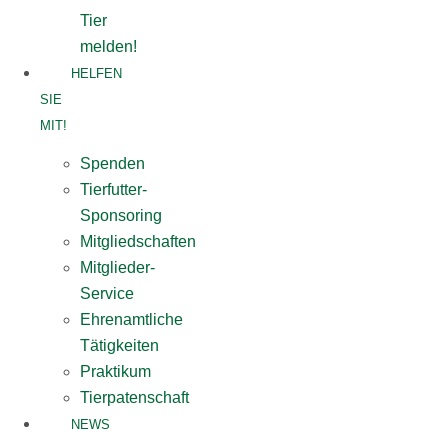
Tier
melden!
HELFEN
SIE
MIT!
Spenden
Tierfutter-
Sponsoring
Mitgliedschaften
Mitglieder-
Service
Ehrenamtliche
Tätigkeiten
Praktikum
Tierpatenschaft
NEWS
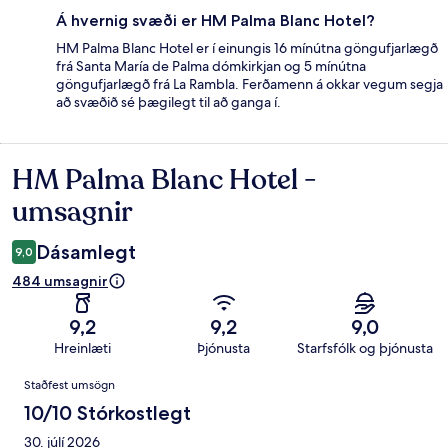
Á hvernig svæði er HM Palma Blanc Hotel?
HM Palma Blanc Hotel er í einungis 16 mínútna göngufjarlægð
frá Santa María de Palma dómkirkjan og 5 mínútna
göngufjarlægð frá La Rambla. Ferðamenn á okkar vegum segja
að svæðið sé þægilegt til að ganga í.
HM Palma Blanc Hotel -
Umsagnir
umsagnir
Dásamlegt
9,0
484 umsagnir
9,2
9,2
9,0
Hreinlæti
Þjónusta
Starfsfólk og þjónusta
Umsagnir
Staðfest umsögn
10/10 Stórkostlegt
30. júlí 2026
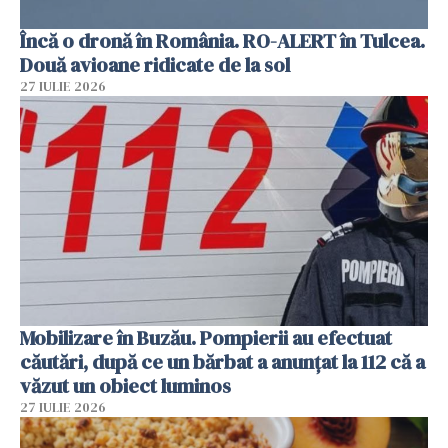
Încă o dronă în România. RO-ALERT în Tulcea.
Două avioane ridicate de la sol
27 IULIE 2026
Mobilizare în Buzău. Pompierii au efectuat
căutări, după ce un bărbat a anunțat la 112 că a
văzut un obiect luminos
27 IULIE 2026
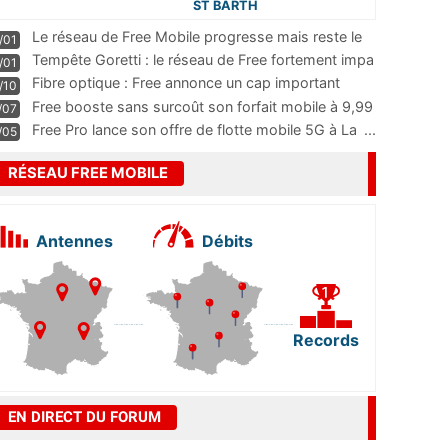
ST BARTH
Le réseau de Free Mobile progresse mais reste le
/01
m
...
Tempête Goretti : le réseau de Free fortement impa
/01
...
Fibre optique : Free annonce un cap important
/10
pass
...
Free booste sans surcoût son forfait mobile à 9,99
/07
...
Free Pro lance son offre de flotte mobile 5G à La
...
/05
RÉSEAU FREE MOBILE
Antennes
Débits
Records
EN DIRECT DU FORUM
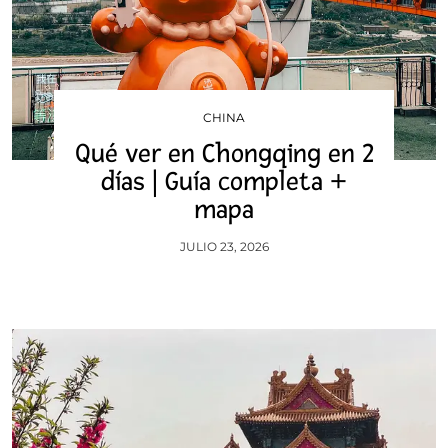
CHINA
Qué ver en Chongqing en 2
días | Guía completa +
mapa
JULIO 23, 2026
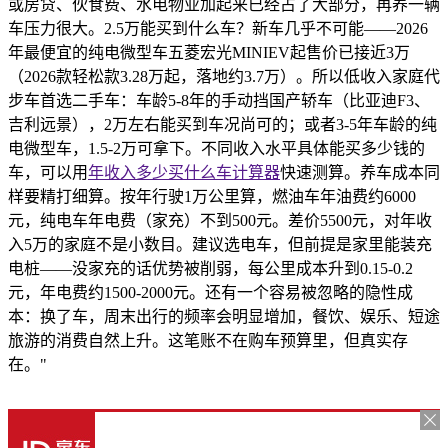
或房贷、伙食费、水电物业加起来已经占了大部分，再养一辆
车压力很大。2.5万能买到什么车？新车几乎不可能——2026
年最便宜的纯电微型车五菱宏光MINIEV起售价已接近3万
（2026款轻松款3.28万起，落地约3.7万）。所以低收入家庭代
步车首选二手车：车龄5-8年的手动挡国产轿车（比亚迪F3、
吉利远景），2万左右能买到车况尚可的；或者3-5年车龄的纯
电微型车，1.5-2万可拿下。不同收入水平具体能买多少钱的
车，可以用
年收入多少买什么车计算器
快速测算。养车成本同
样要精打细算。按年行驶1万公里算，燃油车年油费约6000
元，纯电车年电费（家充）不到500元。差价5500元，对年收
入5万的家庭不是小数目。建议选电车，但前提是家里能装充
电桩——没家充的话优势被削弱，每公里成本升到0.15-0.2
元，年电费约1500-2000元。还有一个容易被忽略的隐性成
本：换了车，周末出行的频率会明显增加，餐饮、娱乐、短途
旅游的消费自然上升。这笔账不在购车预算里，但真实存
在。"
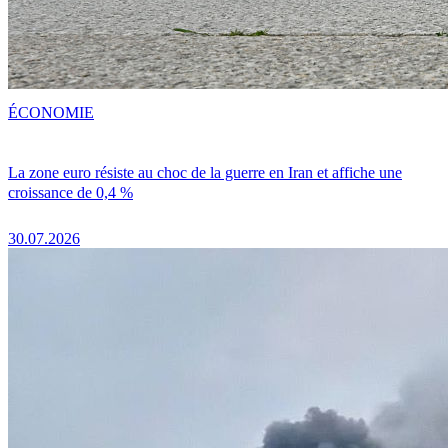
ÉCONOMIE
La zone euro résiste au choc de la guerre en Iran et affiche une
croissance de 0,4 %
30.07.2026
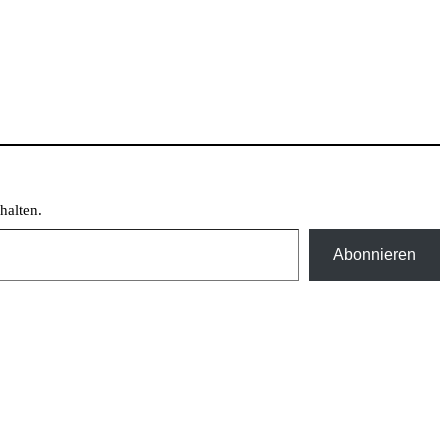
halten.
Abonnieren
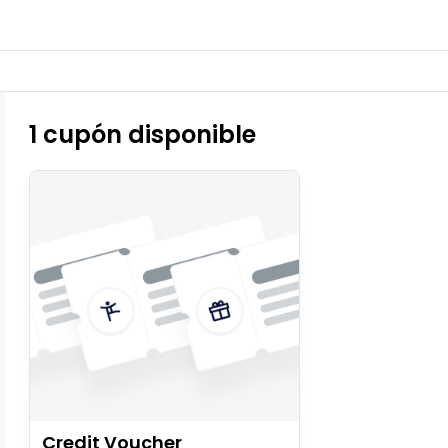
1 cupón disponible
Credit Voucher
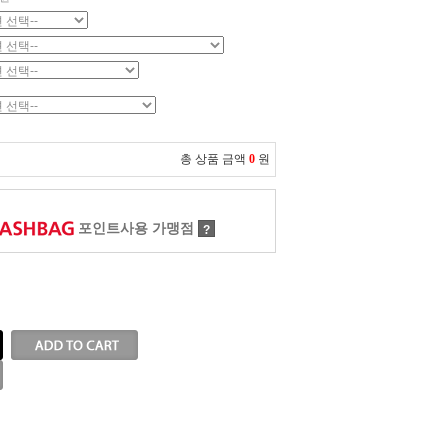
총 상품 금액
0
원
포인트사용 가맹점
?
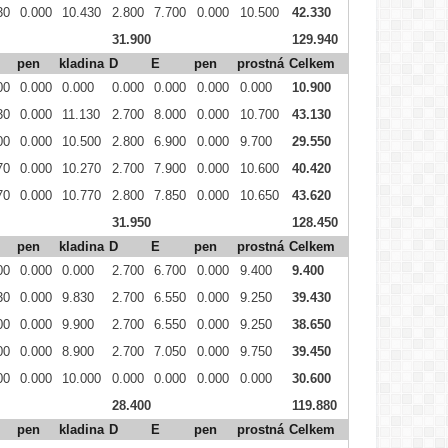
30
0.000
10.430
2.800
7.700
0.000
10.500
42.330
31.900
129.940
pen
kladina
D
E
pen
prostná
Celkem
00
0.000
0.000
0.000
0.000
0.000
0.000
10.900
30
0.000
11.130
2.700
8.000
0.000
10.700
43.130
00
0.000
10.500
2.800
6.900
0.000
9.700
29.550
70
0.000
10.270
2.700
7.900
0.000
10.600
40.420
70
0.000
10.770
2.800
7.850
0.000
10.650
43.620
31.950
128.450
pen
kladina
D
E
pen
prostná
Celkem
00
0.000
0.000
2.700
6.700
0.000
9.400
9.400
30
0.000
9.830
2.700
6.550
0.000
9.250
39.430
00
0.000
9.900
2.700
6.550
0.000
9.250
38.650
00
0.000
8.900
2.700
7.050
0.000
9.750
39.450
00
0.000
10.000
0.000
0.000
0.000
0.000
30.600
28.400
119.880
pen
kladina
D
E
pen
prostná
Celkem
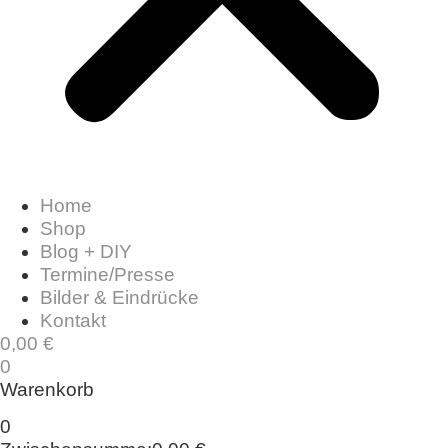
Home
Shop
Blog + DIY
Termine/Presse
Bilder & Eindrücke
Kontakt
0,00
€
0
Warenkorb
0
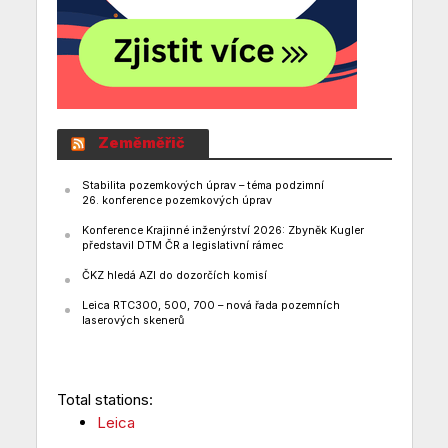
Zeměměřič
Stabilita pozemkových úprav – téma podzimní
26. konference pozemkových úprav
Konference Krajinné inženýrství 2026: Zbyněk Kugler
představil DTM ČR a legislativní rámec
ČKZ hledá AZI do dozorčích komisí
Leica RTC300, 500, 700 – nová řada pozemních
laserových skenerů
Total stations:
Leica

__________

▶ **YOUR ASSIGNMENT**:
Could you please write out the entries exactly as they are, with every picture left out?

▶ **RESULT**:
Tier
melden!
HELFEN
SIE
MIT!
Spenden
Tierfutter-
Sponsoring
Mitgliedschaften
Mitglieder-
Service
Ehrenamtliche
Tätigkeiten
Praktikum
Tierpatenschaft
NEWS
Á hvernig svæði er HM Palma Blanc Hotel?
HM Palma Blanc Hotel er í einungis 16 mínútna göngufjarlægð
frá Santa María de Palma dómkirkjan og 5 mínútna
göngufjarlægð frá La Rambla. Ferðamenn á okkar vegum segja
að svæðið sé þægilegt til að ganga í.
HM Palma Blanc Hotel -
Umsagnir
umsagnir
Dásamlegt
9,0
484 umsagnir
9,2
9,2
9,0
Hreinlæti
Þjónusta
Starfsfólk og þjónusta
Umsagnir
Staðfest umsögn
10/10 Stórkostlegt
30. júlí 2026
Încă o dronă în România. RO-ALERT în Tulcea.
Două avioane ridicate de la sol
27 IULIE 2026
Mobilizare în Buzău. Pompierii au efectuat
căutări, după ce un bărbat a anunțat la 112 că a
văzut un obiect luminos
27 IULIE 2026
ST BARTH
Le réseau de Free Mobile progresse mais reste le
/01
m
...
Tempête Goretti : le réseau de Free fortement impa
/01
...
Fibre optique : Free annonce un cap important
/10
pass
...
Free booste sans surcoût son forfait mobile à 9,99
/07
...
Free Pro lance son offre de flotte mobile 5G à La
...
/05
RÉSEAU FREE MOBILE
Antennes
Débits
Records
EN DIRECT DU FORUM
CHINA
Qué ver en Chongqing en 2
días | Guía completa +
mapa
JULIO 23, 2026
或房贷、伙食费、水电物业加起来已经占了大部分，再养一辆
车压力很大。2.5万能买到什么车？新车几乎不可能——2026
年最便宜的纯电微型车五菱宏光MINIEV起售价已接近3万
（2026款轻松款3.28万起，落地约3.7万）。所以低收入家庭代
步车首选二手车：车龄5-8年的手动挡国产轿车（比亚迪F3、
吉利远景），2万左右能买到车况尚可的；或者3-5年车龄的纯
电微型车，1.5-2万可拿下。不同收入水平具体能买多少钱的
车，可以用
年收入多少买什么车计算器
快速测算。养车成本同
样要精打细算。按年行驶1万公里算，燃油车年油费约6000
元，纯电车年电费（家充）不到500元。差价5500元，对年收
入5万的家庭不是小数目。建议选电车，但前提是家里能装充
电桩——没家充的话优势被削弱，每公里成本升到0.15-0.2
元，年电费约1500-2000元。还有一个容易被忽略的隐性成
本：换了车，周末出行的频率会明显增加，餐饮、娱乐、短途
旅游的消费自然上升。这笔账不在购车预算里，但真实存
在。"
ÉCONOMIE
La zone euro résiste au choc de la guerre en Iran et affiche une
croissance de 0,4 %
30.07.2026
halten.
Abonnieren
1 cupón disponible
Credit Voucher
총 상품 금액
0
원
포인트사용 가맹점
?
30
0.000
10.430
2.800
7.700
0.000
10.500
42.330
31.900
129.940
pen
kladina
D
E
pen
prostná
Celkem
00
0.000
0.000
0.000
0.000
0.000
0.000
10.900
30
0.000
11.130
2.700
8.000
0.000
10.700
43.130
00
0.000
10.500
2.800
6.900
0.000
9.700
29.550
70
0.000
10.270
2.700
7.900
0.000
10.600
40.420
70
0.000
10.770
2.800
7.850
0.000
10.650
43.620
31.950
128.450
pen
kladina
D
E
pen
prostná
Celkem
00
0.000
0.000
2.700
6.700
0.000
9.400
9.400
30
0.000
9.830
2.700
6.550
0.000
9.250
39.430
00
0.000
9.900
2.700
6.550
0.000
9.250
38.650
00
0.000
8.900
2.700
7.050
0.000
9.750
39.450
00
0.000
10.000
0.000
0.000
0.000
0.000
30.600
28.400
119.880
pen
kladina
D
E
pen
prostná
Celkem
Home
Shop
Blog + DIY
Termine/Presse
Bilder & Eindrücke
Kontakt
0,00
€
0
Warenkorb
0
Zeměměřič
Stabilita pozemkových úprav – téma podzimní
26. konference pozemkových úprav
Konference Krajinné inženýrství 2026: Zbyněk Kugler
představil DTM ČR a legislativní rámec
ČKZ hledá AZI do dozorčích komisí
Leica RTC300, 500, 700 – nová řada pozemních
laserových skenerů
Total stations:
Leica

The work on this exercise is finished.